House in Majorca? Condo in Hawaii? Five weeks? Six? Seven, or maybe eight? Off you go. As long as it's a working vacation.
"Well totally. I think that people work remotely all the time. I work 90 per cent of the time when I am down there. I am a pretty effective manager of time," Pallister told the Toronto media scrum.
More on working remotely in a moment.
If you peeked at some national columnists' recent takes on Pallister's Costa Rican getaways, your first impression might be the Portage la Prairie native's goal was dodging the cold.
Both the Globe and Mail and Maclean's magazine weighed in with earth-shattering revelations that it's cold in Winnipeg in the winter. Fortunately it was the right season; the other tired cliché about Manitoba out-of-town scribblers love to hang on the Keystone province wouldn't have worked, as there are mosquitoes in Costa Rica.
The point the centre-of-the-universe media were trying to make appears to be that Pallister is soaking up sun while ordinary Manitobans were freezing their Jets jerseys off.
Not that Pallister appears to give a fig about who says what about his southern journeys.
Ducking the cold and snow doesn't appear to be the impetus for Pallister's travels to Central America. In the 36 days (including weekends) Manitoba's premier took off from regular duties since being elected, he went to his Costa Rican get-away three times: once at the end of July, once in August and a most recent trip in December.
July and August are hardly months Manitobans typically hit the road for the tropics, but it's a great time for checking out our own beaches, the cool waters of Clear Lake or perhaps taking in one of a million great summer festivals.
Pallister's seemingly blasé reaction to the fuss is consistent. Getting caught out for the fact he was in Costa Rica for one in five days during his term as leader of the Opposition did nothing to deter him from going back and forth while premier.
His defence is also consistent. He says he pretty much works all the time (90 per cent of the time while away, as he told the Toronto media). Here at home his message is the same.
"The time that I spend in Costa Rica I am also working. But I have the time to do some things that I don't have the time to do as frequently when I am here faced with the challenges of being in the office. I think that's an important thing to understand," he told CBC News last week.
Unplugged but not out of touch
Pallister is equally nonchalant about his use of technology.
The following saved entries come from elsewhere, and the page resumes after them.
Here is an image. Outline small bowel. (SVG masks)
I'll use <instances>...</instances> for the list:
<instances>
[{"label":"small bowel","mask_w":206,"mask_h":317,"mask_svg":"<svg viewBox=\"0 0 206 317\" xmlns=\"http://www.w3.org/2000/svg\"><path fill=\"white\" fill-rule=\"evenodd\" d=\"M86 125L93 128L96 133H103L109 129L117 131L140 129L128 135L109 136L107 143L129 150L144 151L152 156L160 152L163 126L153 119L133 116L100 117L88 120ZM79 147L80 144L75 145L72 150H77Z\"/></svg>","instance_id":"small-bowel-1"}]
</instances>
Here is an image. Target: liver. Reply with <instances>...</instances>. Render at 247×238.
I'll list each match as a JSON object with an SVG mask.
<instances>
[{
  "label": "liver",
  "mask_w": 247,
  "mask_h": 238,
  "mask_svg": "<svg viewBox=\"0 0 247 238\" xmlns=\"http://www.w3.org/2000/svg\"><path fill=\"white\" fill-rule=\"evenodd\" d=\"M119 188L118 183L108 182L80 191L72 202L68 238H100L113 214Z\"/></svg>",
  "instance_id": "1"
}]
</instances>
He has a laptop but doesn't use it much. Ditto for a smartphone — if you are talking about texting or getting emails.
Facebook? "Not my thing," he says.
For the record, yes, his Costa Rican digs have Wi-Fi and no, they (like his home in Winnipeg) do not include a private server, á la former U.S. Secretary of State Hillary Clinton.
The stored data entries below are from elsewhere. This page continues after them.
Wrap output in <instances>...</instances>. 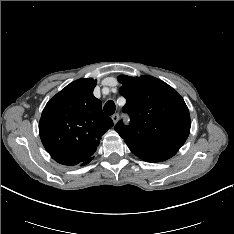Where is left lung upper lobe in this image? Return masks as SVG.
Instances as JSON below:
<instances>
[{
    "label": "left lung upper lobe",
    "instance_id": "left-lung-upper-lobe-1",
    "mask_svg": "<svg viewBox=\"0 0 234 234\" xmlns=\"http://www.w3.org/2000/svg\"><path fill=\"white\" fill-rule=\"evenodd\" d=\"M120 94L127 102L123 111L131 117L129 126L119 121L115 130L128 146L150 150L178 151L190 132L189 110L171 86L143 75L118 77Z\"/></svg>",
    "mask_w": 234,
    "mask_h": 234
}]
</instances>
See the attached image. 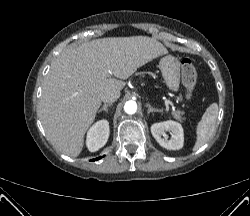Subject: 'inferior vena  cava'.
I'll return each mask as SVG.
<instances>
[{"mask_svg": "<svg viewBox=\"0 0 250 216\" xmlns=\"http://www.w3.org/2000/svg\"><path fill=\"white\" fill-rule=\"evenodd\" d=\"M119 97H120V90L113 88L106 90L102 94L101 99L103 102L112 103L115 102Z\"/></svg>", "mask_w": 250, "mask_h": 216, "instance_id": "1", "label": "inferior vena cava"}]
</instances>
He's a paper-and-book man. Likes to mark up the pages. And does briefings and updates via phone. It's the personal touch Pallister values. Email, he says, can be misleading.
It's not a bad followup question to ask if the premier's offer to senior staff and cabinet members to take the all time they need away includes going tech-free.
Not sorry for going away
Spend some time with Brian Pallister and some character traits emerge. He does appear to be a workaholic. When he says he works a lot — believe it. And he's stubborn. His eyes harden and his back straightens when he's challenged and you can almost sense the competitive juices from his athlete days pouring out.
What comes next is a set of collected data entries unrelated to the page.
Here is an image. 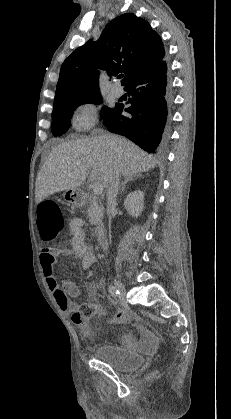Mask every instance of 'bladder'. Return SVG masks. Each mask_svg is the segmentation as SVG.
Returning a JSON list of instances; mask_svg holds the SVG:
<instances>
[{
  "instance_id": "bladder-1",
  "label": "bladder",
  "mask_w": 231,
  "mask_h": 419,
  "mask_svg": "<svg viewBox=\"0 0 231 419\" xmlns=\"http://www.w3.org/2000/svg\"><path fill=\"white\" fill-rule=\"evenodd\" d=\"M95 359L121 372L137 369L144 363L142 354L127 351L111 343H102L94 351Z\"/></svg>"
}]
</instances>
Part of his reaction to the fuss over Costa Rica can probably be tracked right back to those qualities in the man. You can ask about these trips all you want, but he won't apologize.
That's why it should be no surprise that he told CBC's Power and Politics this week he's headed back to Costa Rica at the end of January. Add another two weeks to his time out of Manitoba and it should work out to around 50 days since taking office in April.
Political work can be a hard gig, especially at the top. Days are long, family time is in short supply and especially if you are six foot eight and hard to hide, every minute in public gets scrutinized. Pallister appears to know and accept these conditions of employment.
What he doesn't seem willing to acknowledge is that some would question how he can be so proud of his province and be so far away from it for so long.
Employers are legally required to provide vacation time and everyone deserves a break. But every day spent at his Costa Rican residence is a day Manitoba's leader is not enjoying what this province has to offer — and perhaps ironically, what he's ordered Travel Manitoba to aggressively promote.